The emerging roles of somatic globins in cardiovascular redox biology and beyond.

The vertebrate globins are a group of hemoproteins with the intrinsic capacity to regulate gaseous ligands and redox signaling required for cardiovascular biology. This graphical review will provide a comprehensive synopsis of somatic cardiovascular globins focusing on expression, function and redox signaling - an emerging area in both physiology and disease.

Introduction

The globins are a family of small globular proteins that structurally consist of a conserved “globin fold” and a series of eight alpha-helical segments (named A-H) [1-3]. Globins evolved from a common ancestor, four of which reside in vertebrates: hemoglobin (Hb), myoglobin (Mb), cytoglobin (Cgb) and neuroglobin (Ngb) [4]. Harboring a heme-prosthetic group (Fe-protoporphyrin IX), Hb and Mb are penta-coordinate, whereas Cgb and Ngb possess a hexa-coordinate configuration. Globins predominantly operate to reversibly bind gaseous ligands, such as oxygen (O2) and carbon dioxide (CO2), to the heme group for storage and transport. This property permits globins to fulfill obligatory aerobic respiratory needs for tissue function and homeostasis. In addition to their respiratory function, it has been long known that globins, especially Hb and Mb, take on other cellular roles such as reduction and oxidation (redox) reactions with ligands such as nitric oxide (NO), nitrite (NO2−), and hydrogen peroxide (H2O2) [5,6]. These functions are critically important in vascular cells, both of hematopoietic and of somatic origin. Recently, somatic cardiovascular globin expression and function has received much attention for their roles with regard to redox reactions that control reactive oxygen and nitrogen signaling (Fig. 1).

Fig. 1

Schematic outline of the vertebrate globins in the cardiovascular system highlighting cell-type specific expression, biochemical functions and phylogenetic features.
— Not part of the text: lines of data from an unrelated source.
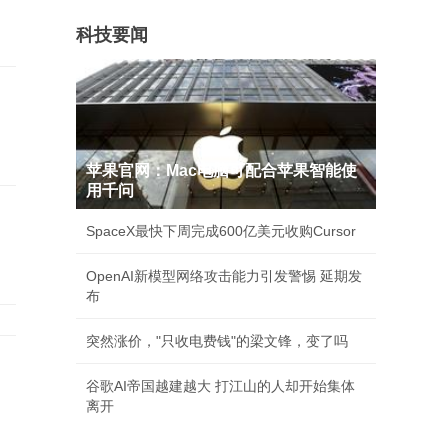
科技要闻
苹果官网：Mac电脑可配合苹果智能使
用千问
SpaceX最快下周完成600亿美元收购Cursor
OpenAI新模型网络攻击能力引发警惕 延期发
布
突然涨价，"只收电费钱"的梁文锋，变了吗
谷歌AI帝国越建越大 打江山的人却开始集体
离开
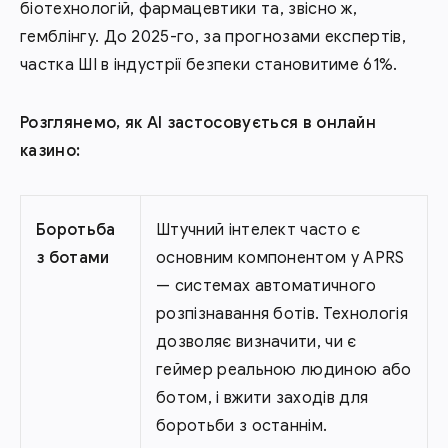
біотехнологій, фармацевтики та, звісно ж,
гемблінгу. До 2025-го, за прогнозами експертів,
частка ШІ в індустрії безпеки становитиме 61%.
Розглянемо, як AI застосовується в онлайн
казино:
Боротьба
Штучний інтелект часто є
з ботами
основним компонентом у APRS
— системах автоматичного
розпізнавання ботів. Технологія
дозволяє визначити, чи є
геймер реальною людиною або
ботом, і вжити заходів для
боротьби з останнім.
Within the cardiovascular system, cell-type expression and localization of each globin is variable. Hb, composed of α and β chains, was traditionally known for exclusive expression in red blood cells, although a recent reports have dismissed this perception through the discovery of Hb α expression in microvascular endothelial cells [7,8]. Mb expression is abundant in cardiomyocytes but is found to a lesser extent in vascular smooth muscle cells [9,10]. Cgb chiefly resides in cardiomyocytes, advential fibroblasts and vascular smooth muscle cells [11,12], whereas sympathetic nerves express Ngb [13]. Remarkably, globin expression is not homogeneous through the vascular tree. This is particularly true for Hb and Mb. Hb α expression is mainly found in resistance arteries and arterioles [7], whereas Mb is primarily expressed in conduit arteries but absent in small arteries [7,10] (Fig. 2). The explanation for globin expression inconsistency throughout the vascular tree remains unknown. These disparities likely reflect specific transcriptional, post-transcriptional, and translational events for each globin as it relates to their precise role(s) within the vascular cell itself.

Fig. 2

Cell type-specific expression of hemoglobin, myoglobin, cytoglobin and neuroglobin along the vascular tree.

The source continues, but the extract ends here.